Я рассчитывала застать Вас здесь и через Вас лишилась радостей этого лета. Вовсе нет! Я только нахожу, что Вы променяли тихий уголок на шумную жизнь Парижа и что Вы столько же думаете обо мне, сколько о г-же Наталии[330]. А впрочем, я это ждала от Вас. Вы не зависите от Ваших душевных настроений и не нуждаетесь ни в ком; если бы я стала перечислять все Ваши недостатки, я никогда не кончила бы, но я чувствую эти недостатки потому, что я Вас люблю, или, по крайней мере, потому, что Вы мне нравитесь, ибо сказать, что
Недавно я Вам написала длинное письмо, но путешественник, который должен был передать его Вам, не сделал этого и отдал мне его обратно. Я не хотела его послать вторично, хотя и не заготовила новых; мне кажется, что наши мысли меняются каждый месяц и что с часу на час чувствуешь себя устаревшим. Но что не меняется, так это представление, которое я имею о Вас, как об одном из наиболее любезных и умных светских людей, и что Вы приехали в Париж для того, чтобы показать Парижу, как там бывали любезны, — не в очень давнее, но и не в последнее время, а в неопределенное, «идеальное» время — чтобы воспользоваться немецким выражением, ибо я ведь пишу о Германии! Я приехала в Лион, чтобы увидеть Тальму[331] — это удовольствие, доступное ссыльным, но не думаю, чтобы цари этого мира могли иметь большее удовольствие, ибо это совершенство искусства в страсти и страсти в искусстве. Человеческое лицо не может идти дальше этого. Выражения, жесты, взгляды, — всё находится в гармонии с душевным настроением, и слова мало значат наряду с этими таинственными откровениями. Итак, Вы ни за что не хотите вернуться в Швейцарию этот год? У меня на уме — и я говорю про ум, когда не позволяю себе им пользоваться, — помирить Вас с Вашей тетей и нахожу тысячу прелестей в том, что доставило бы мне такое удовольствие — повидаться с Вами. Я прочла «Альфонса де-Лодэв»[332] и нашла в нём чувствительность, а иногда и живость. Женщинам приходится столько страдать, что они всегда понимают горе и рисуют его правдиво.

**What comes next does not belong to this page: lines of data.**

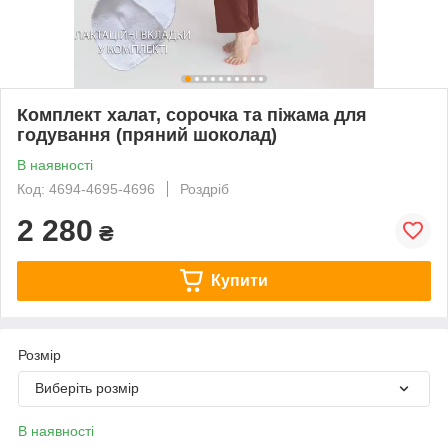
Комплект халат, сорочка та піжама для
годування (пряний шоколад)
В наявності
Код: 4694-4695-4696
Роздріб
2 280
₴
Купити
Розмір
Виберіть розмір
В наявності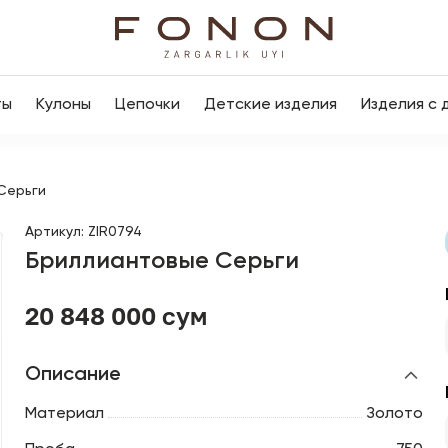
ты
Кулоны
Цепочки
Детские изделия
Изделия с 
Серьги
Артикул
:
ZIR0794
Бриллиантовые Серьги
20 848 000 сум
Описание
Материал
Золото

Прощайте, я хотела бы Вам писать из такого места, откуда я могла бы сообщить Вам что-нибудь новое, и желаю только, чтобы Вы знали, что я о Вас скучаю и что письмо от Вас — для меня праздник.
Вы совершенно правы во всём, что Вы мне пишете. Но если бы я даже погрузилась во мрак неизвестности и принесла бы в жертву талант, данный мне Богом и моим отцом — я этим еще не приобрела бы блаженства. Поэтому я предпочитаю дать волю моей натуре, которая, после Провидения, располагает мною. Если бы Вы не были олицетворенною осторожностью, я сказала бы Вам: приезжайте ко мне: но я даже не решаюсь Вам писать по почте и посылаю эту записку через Матвея. Несомненно, по крайней мере, то, что из всех огорчений, испытываемых мною в изгнании, одно из первых мест занимает невозможность с Вами беседовать. А так как я это удовольствие ценю, как счастье, то Вы мне не достаете так, как будто бы я Вам была нужна, и Вы мне так нравитесь, что мне кажется, что я Вас очень люблю. Тысячу поклонов.